Stored data
———
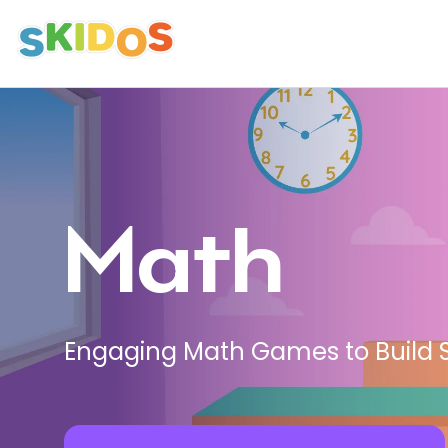
Avatars
Personalize Learning with Diverse
Avatars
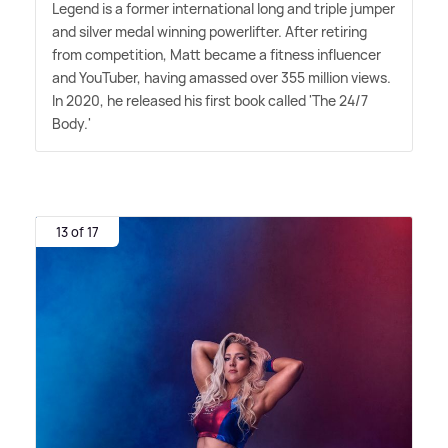
Legend is a former international long and triple jumper
and silver medal winning powerlifter. After retiring
from competition, Matt became a fitness influencer
and YouTuber, having amassed over 355 million views.
In 2020, he released his first book called 'The 24/7
Body.'
13 of 17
———
Leave out every picture and copy the rest of the records exactly.

> _OUTPUT OF THE TASK_
Avatars
Personalize Learning with Diverse
Avatars
Legend is a former international long and triple jumper
and silver medal winning powerlifter. After retiring
from competition, Matt became a fitness influencer
and YouTuber, having amassed over 355 million views.
In 2020, he released his first book called 'The 24/7
Body.'
13 of 17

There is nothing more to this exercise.